2.2 Wrangling in the tidyverse

(Here’s a great reference, or “cheat sheet”, that is very useful to refer to once you have learnt the tidyverse functions and want to refer back to it, although it’s a little outdated: https://github.com/rstudio/cheatsheets/raw/master/data-transformation.pdf. Do note that pivot_longer(), covered below, is an updated version of gather() from the pdf.)

In this section we’ll briefly discuss using functions from the tidyverse package, which is a very useful package for handling data.
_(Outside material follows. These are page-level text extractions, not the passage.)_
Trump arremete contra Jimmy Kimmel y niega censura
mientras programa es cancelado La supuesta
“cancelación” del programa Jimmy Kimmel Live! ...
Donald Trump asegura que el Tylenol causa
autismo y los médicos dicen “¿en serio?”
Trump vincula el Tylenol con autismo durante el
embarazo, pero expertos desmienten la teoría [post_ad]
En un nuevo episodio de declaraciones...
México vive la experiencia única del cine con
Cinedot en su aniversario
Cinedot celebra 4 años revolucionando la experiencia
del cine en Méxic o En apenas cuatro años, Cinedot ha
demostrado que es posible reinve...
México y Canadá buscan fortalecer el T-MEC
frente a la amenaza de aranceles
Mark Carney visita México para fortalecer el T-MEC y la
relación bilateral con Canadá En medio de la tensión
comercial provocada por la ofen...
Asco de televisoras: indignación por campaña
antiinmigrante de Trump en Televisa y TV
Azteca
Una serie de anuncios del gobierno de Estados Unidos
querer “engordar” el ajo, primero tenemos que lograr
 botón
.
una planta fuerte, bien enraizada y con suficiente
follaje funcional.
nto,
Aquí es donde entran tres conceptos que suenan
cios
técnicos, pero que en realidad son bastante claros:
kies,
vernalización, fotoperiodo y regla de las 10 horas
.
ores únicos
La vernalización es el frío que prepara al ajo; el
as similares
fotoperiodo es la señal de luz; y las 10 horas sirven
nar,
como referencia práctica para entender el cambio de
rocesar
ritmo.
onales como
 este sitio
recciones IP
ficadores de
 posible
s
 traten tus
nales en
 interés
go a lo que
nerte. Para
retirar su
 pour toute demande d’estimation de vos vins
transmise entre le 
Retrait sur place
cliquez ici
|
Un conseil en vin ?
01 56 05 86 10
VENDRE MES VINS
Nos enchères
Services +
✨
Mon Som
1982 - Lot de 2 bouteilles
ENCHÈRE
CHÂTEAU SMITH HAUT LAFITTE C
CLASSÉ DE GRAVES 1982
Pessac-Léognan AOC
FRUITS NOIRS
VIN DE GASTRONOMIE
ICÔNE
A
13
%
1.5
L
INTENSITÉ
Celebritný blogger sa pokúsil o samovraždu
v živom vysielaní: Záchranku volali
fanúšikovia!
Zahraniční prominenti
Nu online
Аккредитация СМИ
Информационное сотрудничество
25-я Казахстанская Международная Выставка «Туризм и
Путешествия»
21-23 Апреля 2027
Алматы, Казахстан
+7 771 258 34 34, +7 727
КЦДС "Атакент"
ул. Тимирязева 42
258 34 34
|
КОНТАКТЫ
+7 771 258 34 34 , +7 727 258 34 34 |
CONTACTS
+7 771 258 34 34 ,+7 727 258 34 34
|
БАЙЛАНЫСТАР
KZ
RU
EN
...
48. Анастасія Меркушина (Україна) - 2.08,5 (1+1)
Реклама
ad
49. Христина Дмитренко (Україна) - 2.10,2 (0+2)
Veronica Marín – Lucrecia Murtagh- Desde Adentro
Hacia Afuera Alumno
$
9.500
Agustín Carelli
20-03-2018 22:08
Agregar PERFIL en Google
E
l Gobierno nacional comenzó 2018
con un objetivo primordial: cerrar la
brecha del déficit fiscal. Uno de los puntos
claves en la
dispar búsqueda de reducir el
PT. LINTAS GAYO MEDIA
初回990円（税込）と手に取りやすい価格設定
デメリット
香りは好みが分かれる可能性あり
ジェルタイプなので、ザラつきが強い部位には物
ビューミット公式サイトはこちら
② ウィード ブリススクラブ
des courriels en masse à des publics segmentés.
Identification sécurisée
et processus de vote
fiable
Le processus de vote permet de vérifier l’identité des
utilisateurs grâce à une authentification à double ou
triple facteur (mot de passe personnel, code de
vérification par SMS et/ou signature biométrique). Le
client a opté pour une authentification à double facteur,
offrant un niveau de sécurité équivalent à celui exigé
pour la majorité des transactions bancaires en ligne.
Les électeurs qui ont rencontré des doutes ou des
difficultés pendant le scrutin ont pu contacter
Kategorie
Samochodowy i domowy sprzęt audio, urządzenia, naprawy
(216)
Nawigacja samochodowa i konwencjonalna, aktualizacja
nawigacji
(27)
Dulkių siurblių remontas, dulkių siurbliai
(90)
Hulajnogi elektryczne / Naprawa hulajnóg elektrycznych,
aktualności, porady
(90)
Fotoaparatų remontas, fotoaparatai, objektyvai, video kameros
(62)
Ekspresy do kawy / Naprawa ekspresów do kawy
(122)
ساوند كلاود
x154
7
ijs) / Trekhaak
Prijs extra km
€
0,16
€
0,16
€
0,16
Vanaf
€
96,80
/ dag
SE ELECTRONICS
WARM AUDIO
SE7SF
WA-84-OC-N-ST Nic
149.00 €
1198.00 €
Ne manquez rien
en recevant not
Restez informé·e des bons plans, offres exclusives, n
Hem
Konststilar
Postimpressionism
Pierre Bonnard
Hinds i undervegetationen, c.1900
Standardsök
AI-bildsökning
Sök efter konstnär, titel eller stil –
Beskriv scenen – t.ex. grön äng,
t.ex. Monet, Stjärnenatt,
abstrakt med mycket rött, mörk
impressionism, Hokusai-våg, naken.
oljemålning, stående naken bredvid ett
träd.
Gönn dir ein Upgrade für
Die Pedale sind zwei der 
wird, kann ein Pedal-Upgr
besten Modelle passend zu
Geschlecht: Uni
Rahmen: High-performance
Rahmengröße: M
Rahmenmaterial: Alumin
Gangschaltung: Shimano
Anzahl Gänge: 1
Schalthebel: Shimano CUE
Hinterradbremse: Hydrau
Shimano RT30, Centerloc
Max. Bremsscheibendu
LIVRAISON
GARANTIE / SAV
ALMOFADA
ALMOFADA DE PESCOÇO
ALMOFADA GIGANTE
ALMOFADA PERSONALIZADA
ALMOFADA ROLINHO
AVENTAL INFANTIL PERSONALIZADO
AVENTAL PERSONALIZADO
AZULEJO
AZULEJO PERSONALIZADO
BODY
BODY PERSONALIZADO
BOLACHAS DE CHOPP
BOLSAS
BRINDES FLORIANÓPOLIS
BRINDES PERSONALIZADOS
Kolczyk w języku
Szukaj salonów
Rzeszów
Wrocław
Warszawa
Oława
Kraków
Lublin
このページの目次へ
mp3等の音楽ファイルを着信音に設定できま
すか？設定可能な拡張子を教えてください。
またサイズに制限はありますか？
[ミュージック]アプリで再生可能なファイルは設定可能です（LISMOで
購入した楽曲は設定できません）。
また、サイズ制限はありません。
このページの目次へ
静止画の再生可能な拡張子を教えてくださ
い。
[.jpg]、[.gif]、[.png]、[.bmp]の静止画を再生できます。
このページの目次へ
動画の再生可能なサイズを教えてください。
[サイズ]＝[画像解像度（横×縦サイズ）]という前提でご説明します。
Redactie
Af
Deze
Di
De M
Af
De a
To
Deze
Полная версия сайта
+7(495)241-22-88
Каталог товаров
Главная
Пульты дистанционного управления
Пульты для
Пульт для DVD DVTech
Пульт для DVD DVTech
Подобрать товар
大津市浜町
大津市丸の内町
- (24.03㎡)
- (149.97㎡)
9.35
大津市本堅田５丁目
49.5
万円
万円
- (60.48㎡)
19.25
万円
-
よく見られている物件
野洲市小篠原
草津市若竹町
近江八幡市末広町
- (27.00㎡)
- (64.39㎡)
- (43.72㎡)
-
It is a very rich package (with an accompanying book), with too much content to cover here, so we’ll only introduce some very basic functions.

If you would like to follow along, use the following code to generate the toy data that we’ll use in this example.

df_wide1 = data.frame(
  Name = c("Angela", "Brian", "Cathy", "Daniel", "Elaine", "Frank", "Grace", "Ben", "Chloe", "James", "Natalie", "Matthew", "Samantha", "David", "Vivian", "Joseph", "Lisa", "Mark", "Jane", "Jason"),
  Gender = rep(c("Female", "Male"), 10),
  Height = c(116, 110, 121, 117, 111, 114, 127, 116, 121, 116, 126, 113, 122, 113, 116, 115, 123, 122, 115, 118)
)

set.seed(1)
df_wide = data.frame(
  Name = df_wide1$Name,
  Gender = df_wide1$Gender,
  Height_Pri1 = df_wide1$Height,
  Height_Pri2 = df_wide1$Height + ceiling(rnorm(20, 5, 2))
)
df_wide$Height_Pri3 = df_wide$Height_Pri2 + ceiling(rnorm(20, 5, 2))

The %>% operator

First, we’ll introduce the %>% operator, which I refer to as the pipe operator1. The %>% operator ‘pipes’ the argument before it, into the function after it, as the first argument (by default).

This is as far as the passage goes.